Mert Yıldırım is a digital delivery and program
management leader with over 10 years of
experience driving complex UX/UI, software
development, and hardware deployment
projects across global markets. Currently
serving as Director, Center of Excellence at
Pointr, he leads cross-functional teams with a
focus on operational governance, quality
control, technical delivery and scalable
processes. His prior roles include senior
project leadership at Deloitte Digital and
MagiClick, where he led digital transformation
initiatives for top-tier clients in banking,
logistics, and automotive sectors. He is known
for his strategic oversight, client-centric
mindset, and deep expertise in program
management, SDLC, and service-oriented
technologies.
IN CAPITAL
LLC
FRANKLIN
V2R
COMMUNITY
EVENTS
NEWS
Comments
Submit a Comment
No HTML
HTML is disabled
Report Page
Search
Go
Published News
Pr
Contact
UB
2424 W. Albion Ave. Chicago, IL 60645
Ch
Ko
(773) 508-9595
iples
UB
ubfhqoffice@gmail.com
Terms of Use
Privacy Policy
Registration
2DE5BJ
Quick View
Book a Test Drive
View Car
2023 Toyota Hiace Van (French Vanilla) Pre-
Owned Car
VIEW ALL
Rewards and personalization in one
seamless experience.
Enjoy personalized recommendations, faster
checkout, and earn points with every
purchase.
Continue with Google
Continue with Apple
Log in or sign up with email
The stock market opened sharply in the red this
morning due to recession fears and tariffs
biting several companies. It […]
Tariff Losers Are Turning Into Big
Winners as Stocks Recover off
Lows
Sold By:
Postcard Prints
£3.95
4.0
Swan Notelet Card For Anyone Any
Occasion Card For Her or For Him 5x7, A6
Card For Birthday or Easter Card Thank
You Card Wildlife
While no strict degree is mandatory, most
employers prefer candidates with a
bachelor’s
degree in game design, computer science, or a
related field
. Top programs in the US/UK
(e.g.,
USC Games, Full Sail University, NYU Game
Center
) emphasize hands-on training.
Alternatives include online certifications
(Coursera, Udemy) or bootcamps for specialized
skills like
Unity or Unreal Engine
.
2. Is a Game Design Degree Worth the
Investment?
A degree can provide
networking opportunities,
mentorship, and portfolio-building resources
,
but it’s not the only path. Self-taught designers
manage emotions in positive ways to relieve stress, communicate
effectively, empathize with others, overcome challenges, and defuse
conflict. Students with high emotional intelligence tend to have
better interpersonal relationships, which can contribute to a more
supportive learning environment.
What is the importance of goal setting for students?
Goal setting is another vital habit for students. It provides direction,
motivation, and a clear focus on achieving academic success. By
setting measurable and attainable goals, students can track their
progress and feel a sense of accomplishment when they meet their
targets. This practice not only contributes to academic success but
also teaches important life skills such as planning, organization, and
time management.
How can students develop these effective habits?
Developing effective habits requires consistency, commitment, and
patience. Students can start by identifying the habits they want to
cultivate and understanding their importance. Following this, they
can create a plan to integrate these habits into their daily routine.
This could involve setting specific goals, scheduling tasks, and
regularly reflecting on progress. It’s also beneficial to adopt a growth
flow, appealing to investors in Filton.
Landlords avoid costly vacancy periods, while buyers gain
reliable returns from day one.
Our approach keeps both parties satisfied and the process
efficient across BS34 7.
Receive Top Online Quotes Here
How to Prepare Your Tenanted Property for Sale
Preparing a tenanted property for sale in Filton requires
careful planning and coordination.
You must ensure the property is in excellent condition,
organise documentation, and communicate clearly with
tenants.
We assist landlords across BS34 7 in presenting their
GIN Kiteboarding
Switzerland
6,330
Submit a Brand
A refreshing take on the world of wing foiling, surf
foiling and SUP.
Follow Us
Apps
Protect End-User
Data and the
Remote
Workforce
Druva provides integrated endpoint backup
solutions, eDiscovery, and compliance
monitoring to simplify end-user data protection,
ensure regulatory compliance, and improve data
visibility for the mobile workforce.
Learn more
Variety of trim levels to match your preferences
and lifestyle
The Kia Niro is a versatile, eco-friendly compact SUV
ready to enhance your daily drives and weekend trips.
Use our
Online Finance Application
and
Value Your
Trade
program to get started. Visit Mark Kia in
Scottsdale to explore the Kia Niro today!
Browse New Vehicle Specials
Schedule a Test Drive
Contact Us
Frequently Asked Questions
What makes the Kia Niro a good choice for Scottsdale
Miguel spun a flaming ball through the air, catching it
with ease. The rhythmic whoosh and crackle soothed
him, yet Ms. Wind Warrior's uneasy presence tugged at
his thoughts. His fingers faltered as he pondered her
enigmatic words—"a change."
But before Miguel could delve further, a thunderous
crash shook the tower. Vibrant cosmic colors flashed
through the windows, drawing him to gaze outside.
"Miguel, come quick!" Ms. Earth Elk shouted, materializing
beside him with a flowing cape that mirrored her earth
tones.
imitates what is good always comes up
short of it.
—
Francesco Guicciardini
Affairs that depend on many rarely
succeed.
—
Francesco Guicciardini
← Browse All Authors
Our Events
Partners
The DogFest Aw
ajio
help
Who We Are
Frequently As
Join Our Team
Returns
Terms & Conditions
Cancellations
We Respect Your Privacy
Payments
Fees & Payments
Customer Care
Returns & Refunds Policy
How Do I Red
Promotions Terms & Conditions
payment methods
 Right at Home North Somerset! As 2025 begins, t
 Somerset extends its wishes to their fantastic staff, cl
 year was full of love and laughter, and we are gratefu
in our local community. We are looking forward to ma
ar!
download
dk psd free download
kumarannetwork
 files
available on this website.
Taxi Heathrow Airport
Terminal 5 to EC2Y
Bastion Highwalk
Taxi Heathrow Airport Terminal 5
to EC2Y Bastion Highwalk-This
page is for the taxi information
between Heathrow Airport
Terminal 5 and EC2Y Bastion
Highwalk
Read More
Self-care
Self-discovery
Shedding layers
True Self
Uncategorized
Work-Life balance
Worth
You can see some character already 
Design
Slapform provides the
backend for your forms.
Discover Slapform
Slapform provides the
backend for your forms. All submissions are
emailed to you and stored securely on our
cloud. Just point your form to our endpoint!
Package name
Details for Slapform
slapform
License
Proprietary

* **EXERCISE PROMPT**:
Emit the full listing verbatim.

* **COMPLETED EXERCISE**:
Mert Yıldırım is a digital delivery and program
management leader with over 10 years of
experience driving complex UX/UI, software
development, and hardware deployment
projects across global markets. Currently
serving as Director, Center of Excellence at
Pointr, he leads cross-functional teams with a
focus on operational governance, quality
control, technical delivery and scalable
processes. His prior roles include senior
project leadership at Deloitte Digital and
MagiClick, where he led digital transformation
initiatives for top-tier clients in banking,
logistics, and automotive sectors. He is known
for his strategic oversight, client-centric
mindset, and deep expertise in program
management, SDLC, and service-oriented
technologies.
IN CAPITAL
LLC
FRANKLIN
V2R
COMMUNITY
EVENTS
NEWS
Comments
Submit a Comment
No HTML
HTML is disabled
Report Page
Search
Go
Published News
Pr
Contact
UB
2424 W. Albion Ave. Chicago, IL 60645
Ch
Ko
(773) 508-9595
iples
UB
ubfhqoffice@gmail.com
Terms of Use
Privacy Policy
Registration
2DE5BJ
Quick View
Book a Test Drive
View Car
2023 Toyota Hiace Van (French Vanilla) Pre-
Owned Car
VIEW ALL
Rewards and personalization in one
seamless experience.
Enjoy personalized recommendations, faster
checkout, and earn points with every
purchase.
Continue with Google
Continue with Apple
Log in or sign up with email
The stock market opened sharply in the red this
morning due to recession fears and tariffs
biting several companies. It […]
Tariff Losers Are Turning Into Big
Winners as Stocks Recover off
Lows
Sold By:
Postcard Prints
£3.95
4.0
Swan Notelet Card For Anyone Any
Occasion Card For Her or For Him 5x7, A6
Card For Birthday or Easter Card Thank
You Card Wildlife
While no strict degree is mandatory, most
employers prefer candidates with a
bachelor’s
degree in game design, computer science, or a
related field
. Top programs in the US/UK
(e.g.,
USC Games, Full Sail University, NYU Game
Center
) emphasize hands-on training.
Alternatives include online certifications
(Coursera, Udemy) or bootcamps for specialized
skills like
Unity or Unreal Engine
.
2. Is a Game Design Degree Worth the
Investment?
A degree can provide
networking opportunities,
mentorship, and portfolio-building resources
,
but it’s not the only path. Self-taught designers
manage emotions in positive ways to relieve stress, communicate
effectively, empathize with others, overcome challenges, and defuse
conflict. Students with high emotional intelligence tend to have
better interpersonal relationships, which can contribute to a more
supportive learning environment.
What is the importance of goal setting for students?
Goal setting is another vital habit for students. It provides direction,
motivation, and a clear focus on achieving academic success. By
setting measurable and attainable goals, students can track their
progress and feel a sense of accomplishment when they meet their
targets. This practice not only contributes to academic success but
also teaches important life skills such as planning, organization, and
time management.
How can students develop these effective habits?
Developing effective habits requires consistency, commitment, and
patience. Students can start by identifying the habits they want to
cultivate and understanding their importance. Following this, they
can create a plan to integrate these habits into their daily routine.
This could involve setting specific goals, scheduling tasks, and
regularly reflecting on progress. It’s also beneficial to adopt a growth
flow, appealing to investors in Filton.
Landlords avoid costly vacancy periods, while buyers gain
reliable returns from day one.
Our approach keeps both parties satisfied and the process
efficient across BS34 7.
Receive Top Online Quotes Here
How to Prepare Your Tenanted Property for Sale
Preparing a tenanted property for sale in Filton requires
careful planning and coordination.
You must ensure the property is in excellent condition,
organise documentation, and communicate clearly with
tenants.
We assist landlords across BS34 7 in presenting their
GIN Kiteboarding
Switzerland
6,330
Submit a Brand
A refreshing take on the world of wing foiling, surf
foiling and SUP.
Follow Us
Apps
Protect End-User
Data and the
Remote
Workforce
Druva provides integrated endpoint backup
solutions, eDiscovery, and compliance
monitoring to simplify end-user data protection,
ensure regulatory compliance, and improve data
visibility for the mobile workforce.
Learn more
Variety of trim levels to match your preferences
and lifestyle
The Kia Niro is a versatile, eco-friendly compact SUV
ready to enhance your daily drives and weekend trips.
Use our
Online Finance Application
and
Value Your
Trade
program to get started. Visit Mark Kia in
Scottsdale to explore the Kia Niro today!
Browse New Vehicle Specials
Schedule a Test Drive
Contact Us
Frequently Asked Questions
What makes the Kia Niro a good choice for Scottsdale
Miguel spun a flaming ball through the air, catching it
with ease. The rhythmic whoosh and crackle soothed
him, yet Ms. Wind Warrior's uneasy presence tugged at
his thoughts. His fingers faltered as he pondered her
enigmatic words—"a change."
But before Miguel could delve further, a thunderous
crash shook the tower. Vibrant cosmic colors flashed
through the windows, drawing him to gaze outside.
"Miguel, come quick!" Ms. Earth Elk shouted, materializing
beside him with a flowing cape that mirrored her earth
tones.
imitates what is good always comes up
short of it.
—
Francesco Guicciardini
Affairs that depend on many rarely
succeed.
—
Francesco Guicciardini
← Browse All Authors
Our Events
Partners
The DogFest Aw
ajio
help
Who We Are
Frequently As
Join Our Team
Returns
Terms & Conditions
Cancellations
We Respect Your Privacy
Payments
Fees & Payments
Customer Care
Returns & Refunds Policy
How Do I Red
Promotions Terms & Conditions
payment methods
 Right at Home North Somerset! As 2025 begins, t
 Somerset extends its wishes to their fantastic staff, cl
 year was full of love and laughter, and we are gratefu
in our local community. We are looking forward to ma
ar!
download
dk psd free download
kumarannetwork
 files
available on this website.
Taxi Heathrow Airport
Terminal 5 to EC2Y
Bastion Highwalk
Taxi Heathrow Airport Terminal 5
to EC2Y Bastion Highwalk-This
page is for the taxi information
between Heathrow Airport
Terminal 5 and EC2Y Bastion
Highwalk
Read More
Self-care
Self-discovery
Shedding layers
True Self
Uncategorized
Work-Life balance
Worth
You can see some character already 
Design
Slapform provides the
backend for your forms.
Discover Slapform
Slapform provides the
backend for your forms. All submissions are
emailed to you and stored securely on our
cloud. Just point your form to our endpoint!
Package name
Details for Slapform
slapform
License
Proprietary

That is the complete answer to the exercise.